By AVA TURNQUEST
Tribune Chief Reporter
CANADIAN fashion designer Peter Nygard and lawyer Keod Smith did not enter a defence to allegations that the pair orchestrated a murder for hire plot against several Save The Bays directors and a pastor.
The deadline to submit a defence for the contentious lawsuit was March 31, and three months on, plaintiffs are seeking a default judgment on their claims.
Yesterday, attorney Fred Smith, a STB director and plaintiff in the suit, accused Mr Nygard and Mr Smith of grandstanding in the media.
He also questioned the status of the police investigation that was launched in response to the allegations outlined in the suit.
“Very strangely, Peter Nygard and Keod Smith, both of whom proclaimed their innocence from the allegations made in the statement of claim, have failed to file a defence in action brought,” said Mr Smith, QC.
“It was all smoke and mirrors and opportunities for grandstanding in the media on their part. Litigation isn’t defended in media or social media, it’s in the pleadings and they have made nothing, no defence.”
The explosive allegations rocked the nation in March when Prime Minister Perry Christie and Deputy Prime Minister Philip Davis’ names were mentioned in secret recordings between Mr Nygard, and two self-proclaimed gang members Livingston “Toggie” Bullard and Wisler “Bobo” Davilma that were filed in support of the lawsuit.

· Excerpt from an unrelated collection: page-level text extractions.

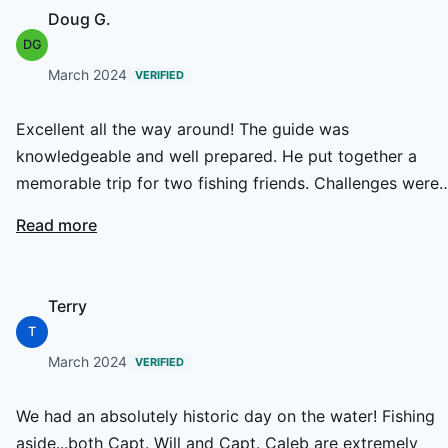
Doug G.
DG
March 2024
VERIFIED
Excellent all the way around! The guide was
knowledgeable and well prepared. He put together a
memorable trip for two fishing friends. Challenges were
encountered and were addressed with thoughtful work
Read more
arounds that helped our experience be memorable! The
homemade food was excellent and portions generous! T
boat and equipment were just right for the conditions a
Terry
our good weather was a blessing. A super guide &
T
experience!
March 2024
VERIFIED
We had an absolutely historic day on the water! Fishing
aside...both Capt. Will and Capt. Caleb are extremely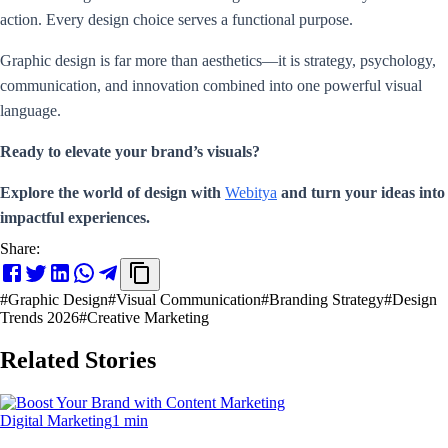
action. Every design choice serves a functional purpose.
Graphic design is far more than aesthetics—it is strategy, psychology,
communication, and innovation combined into one powerful visual
language.
Ready to elevate your brand’s visuals?
Explore the world of design with
Webitya
and turn your ideas into
impactful experiences.
Share:
#
Graphic Design
#
Visual Communication
#
Branding Strategy
#
Design
Trends 2026
#
Creative Marketing
Related Stories
Digital Marketing
1 min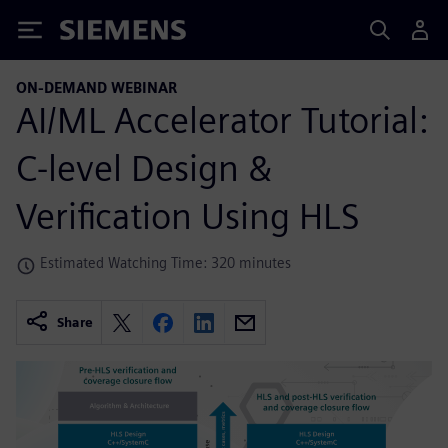
Siemens
ON-DEMAND WEBINAR
AI/ML Accelerator Tutorial:
C-level Design &
Verification Using HLS
Estimated Watching Time: 320 minutes
Share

At the time, Police Commissioner Ellison Greenslade told reporters that he had launched an official investigation into the allegations but has since refused to provide an update on the status of investigations. Davilma and Bullard were later arrested but were released without being charged days later.

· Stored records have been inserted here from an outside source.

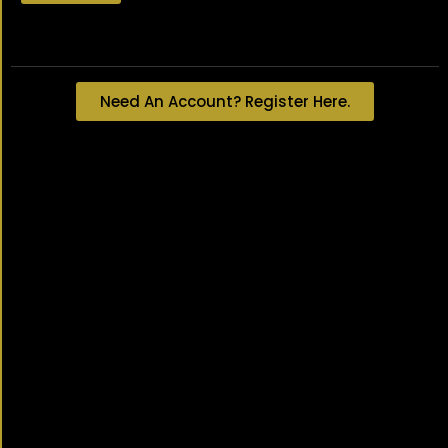
Lost your password?
Need An Account? Register Here.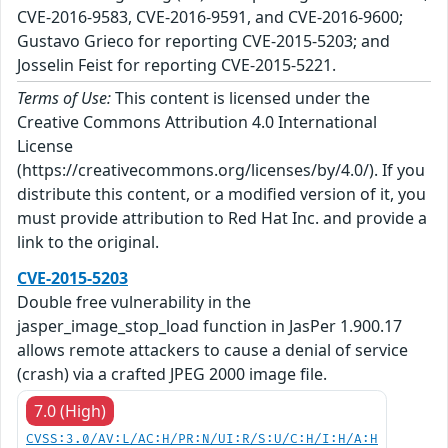
CVE-2016-9583, CVE-2016-9591, and CVE-2016-9600;
Gustavo Grieco for reporting CVE-2015-5203; and
Josselin Feist for reporting CVE-2015-5221.
Terms of Use:
This content is licensed under the
Creative Commons Attribution 4.0 International
License
(https://creativecommons.org/licenses/by/4.0/). If you
distribute this content, or a modified version of it, you
must provide attribution to Red Hat Inc. and provide a
link to the original.
CVE-2015-5203
Double free vulnerability in the
jasper_image_stop_load function in JasPer 1.900.17
allows remote attackers to cause a denial of service
(crash) via a crafted JPEG 2000 image file.
7.0 (High)
CVSS:3.0/AV:L/AC:H/PR:N/UI:R/S:U/C:H/I:H/A:H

Mr Smith said: “It is odd that to date the police, who say they are conducting an investigation, have yet to ask any of the five plaintiffs to have a discussion with them. This continues the pattern of us complaining to police, to parliamentarians, icons of society, everyone, that we have been victims and targets of abuse and there be no official reaction.

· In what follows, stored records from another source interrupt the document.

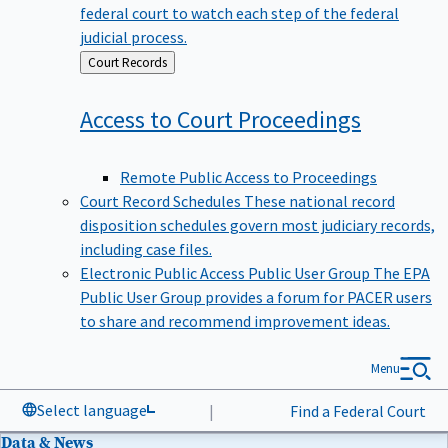
federal court to watch each step of the federal
judicial process.
Back
Court Records
to
Access to Court
Proceedings
Remote Public Access to Proceedings
Court Record Schedules
These national record
disposition schedules govern most judiciary records,
including case files.
Electronic Public Access Public User Group
The EPA
Public User Group provides a forum for PACER users
to share and recommend improvement ideas.
Menu
Select language
|
Find a Federal Court
Data & News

“Except the government accusing us of trying to destabilise the government, perversely.”
The Supreme Court writ was filed against Mr Nygard and his former lawyer Keod Smith by Save The Bays Directors Joseph Darville, Romauld Ferreira, Fred Smith, Louis Bacon, and Reverend CB Moss, who is not a part of the organisation.
It alleged that the defendants orchestrated a two-and-a-half-year campaign of fear and violence to “kill or scare off” activists Mr Nygard saw as opponents to development plans for his Lyford Cay property.
The plaintiffs are also seeking damages and a permanent injunction against Mr Nygard and Keod Smith restraining them from arranging any further tactics against them.
Both defendants filed an appearance on March 17, and were required to serve a defence on the plaintiffs within 14 days.
On March 21, Mr Nygard filed an affidavit and supporting statements in the Supreme Court alleging to show evidence that Mr Bacon and former Free National Movement Chairman Michael Pintard committed criminal activities while participating in a plan to implicate him in a murder plot.
Mr Nygard filed an affidavit by Carlos Mackey along with sworn statements by Davilma and Bullard, the two men who accused him in previous court documents of hiring them to commit murder and other crimes.
However, those documents did not represent a counter-claim or defence, according to Mr Smith, who called the move a publicity stunt.
On March 29, Mr Nygard sued The Tribune, Save the Bays, as well as Free National Movement Leader Dr Hubert Minnis and Mr Pintard, and others, for “libel” as well as “abuse” of the Supreme Court and Parliament.
Mr Nygard was seeking an injunction restraining 16 defendants from committing “further acts intended to harm or likely to harm” his economic or other legal interests and an injunction restraining the defendants from committing “further libel or slander” against him.
Yesterday, Mr Smith pointed out that although the fashion mogul filed the massive counter suit, no statement of claim has been filed in that matter.
The application for interlocutory judgment in default of defence was filed on April 28.
The Tribune tried to contact Mr Nygard’s legal counsel Elliot Lockhart, QC, for comment but did not get a response up to press time.